More effective support for quality and efficiency also means more efforts to align Medicare’s payment reforms. One of the big challenges for physicians, especially those in small practices, is getting adequate support to make the investments needed to implement care improvements. This is especially difficult if they are facing a range of different payment reforms, all of which seem to require different kinds of efforts. Further steps to align Medicare’s other payments affecting physicians – to minimize the burden of participating in payment opportunities like “meaningful use” payments for health information technology and quality reporting, as well as newer initiatives including medical homes and accountable care organizations – could enable the next physician payment reforms to have more impact. This can be done through steps like using consistent performance measures derived from physicians’ own efforts to improve care in their practices. Medicare payments should also be better aligned with state and private plan payment reforms. Such multi-payer reforms would provide greater support for physicians’ efforts to improve care than public or private reforms alone.

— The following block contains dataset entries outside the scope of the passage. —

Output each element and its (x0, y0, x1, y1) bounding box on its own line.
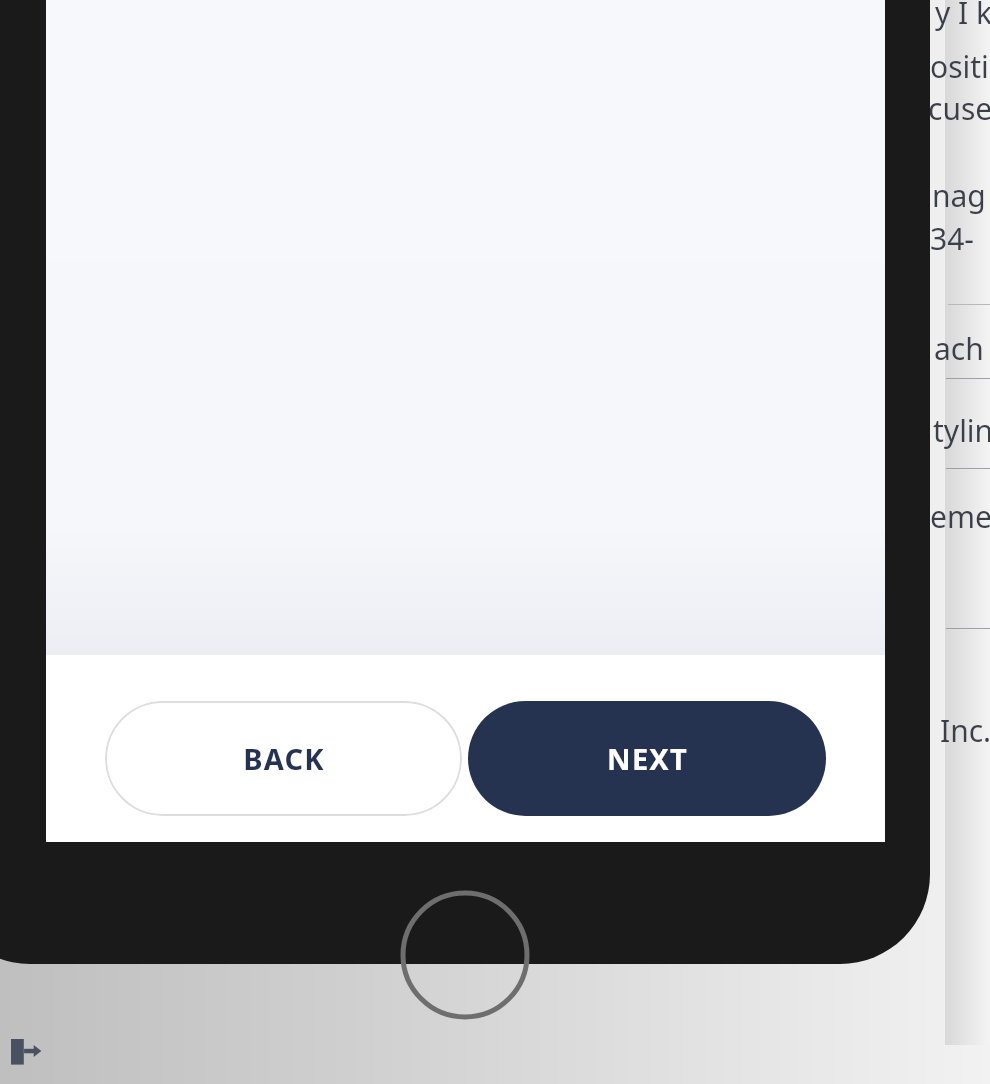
staticText: ach (934, 328, 984, 369)
staticText: tylin (933, 410, 990, 451)
staticText: emer (930, 496, 990, 537)
staticText: ositi (930, 46, 989, 87)
button[interactable]: NEXT (468, 701, 826, 816)
staticText: nag (932, 175, 986, 216)
staticText: Inc. (940, 710, 990, 751)
button[interactable]: Home (400, 890, 530, 1020)
button[interactable]: BACK (105, 701, 462, 816)
staticText: 34- (930, 218, 974, 259)
staticText: y I k (935, 0, 990, 33)
staticText: BACK (243, 739, 325, 778)
staticText: cuse (928, 88, 990, 129)
staticText: NEXT (607, 739, 688, 778)
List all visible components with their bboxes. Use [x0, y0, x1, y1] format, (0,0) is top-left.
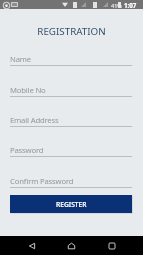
- staticText: Password: [10, 145, 44, 155]
- button[interactable]: Password: [10, 140, 132, 157]
- staticText: Name: [10, 54, 31, 64]
- staticText: Email Address: [10, 115, 59, 125]
- button[interactable]: Mobile No: [10, 80, 132, 97]
- staticText: Mobile No: [10, 85, 46, 95]
- staticText: REGISTER: [56, 200, 87, 209]
- button[interactable]: Recent apps: [101, 239, 122, 253]
- button[interactable]: Home: [61, 239, 82, 253]
- button[interactable]: Back: [21, 239, 42, 253]
- button[interactable]: Confirm Password: [10, 171, 132, 188]
- staticText: 1:07: [124, 1, 137, 9]
- staticText: REGISTRATION: [0, 25, 143, 38]
- staticText: 41%: [111, 2, 122, 9]
- staticText: Confirm Password: [10, 176, 74, 186]
- button[interactable]: Name: [10, 49, 132, 66]
- button[interactable]: Email Address: [10, 110, 132, 127]
- button[interactable]: REGISTER: [10, 195, 132, 213]
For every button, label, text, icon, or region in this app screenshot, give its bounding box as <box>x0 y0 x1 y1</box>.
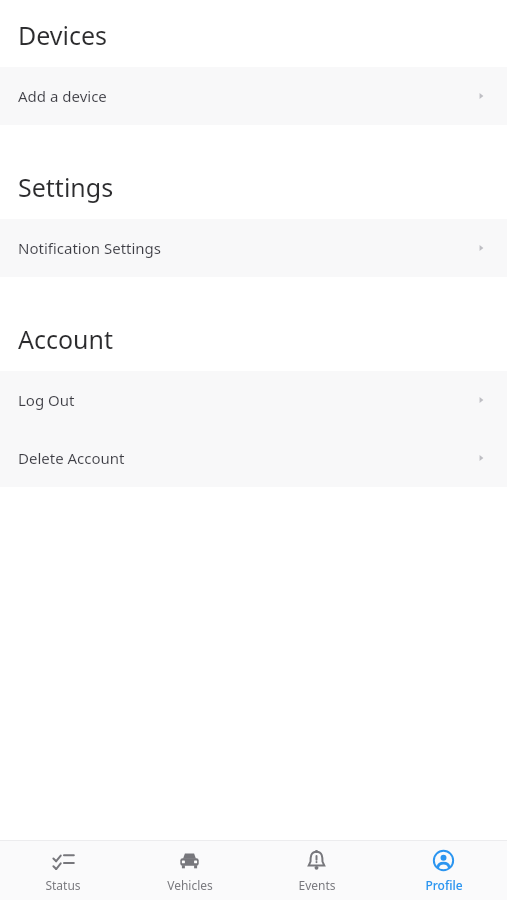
staticText: Delete Account <box>18 448 475 468</box>
button[interactable]: Status <box>0 841 126 900</box>
staticText: Events <box>298 877 336 893</box>
staticText: Profile <box>425 877 463 893</box>
button[interactable]: Events <box>253 841 380 900</box>
staticText: Devices <box>18 18 108 52</box>
staticText: Account <box>18 322 114 356</box>
button[interactable]: Add a device <box>0 67 507 125</box>
button[interactable]: Notification Settings <box>0 219 507 277</box>
staticText: Status <box>45 877 81 893</box>
button[interactable]: Vehicles <box>126 841 253 900</box>
button[interactable]: Delete Account <box>0 429 507 487</box>
staticText: Add a device <box>18 86 475 106</box>
staticText: Vehicles <box>167 877 213 893</box>
staticText: Log Out <box>18 390 475 410</box>
staticText: Notification Settings <box>18 238 475 258</box>
button[interactable]: Profile <box>380 841 507 900</box>
button[interactable]: Log Out <box>0 371 507 429</box>
staticText: Settings <box>18 170 114 204</box>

Achieving greater alignment in support of better care and lower costs will require more leadership from physicians. All of these payment reforms involve steps toward physicians getting more flexibility in how they provide care to meet the needs of individual beneficiaries than Medicare has traditionally provided, and simultaneously steps toward accountability ensuring care gets better while avoiding unnecessary costs. By identifying the most promising ways to achieve these goals within medical practices and in how physicians collaborate to deliver care, physician groups, specialty societies, and the health professionals who work with them can accelerate and shape progress toward a more sustainable Medicare payment system.
Thank you again for this opportunity to testify today, and I look forward to assisting this Subcommittee in addressing the difficult but critically important challenges of reforming Medicare physician payment.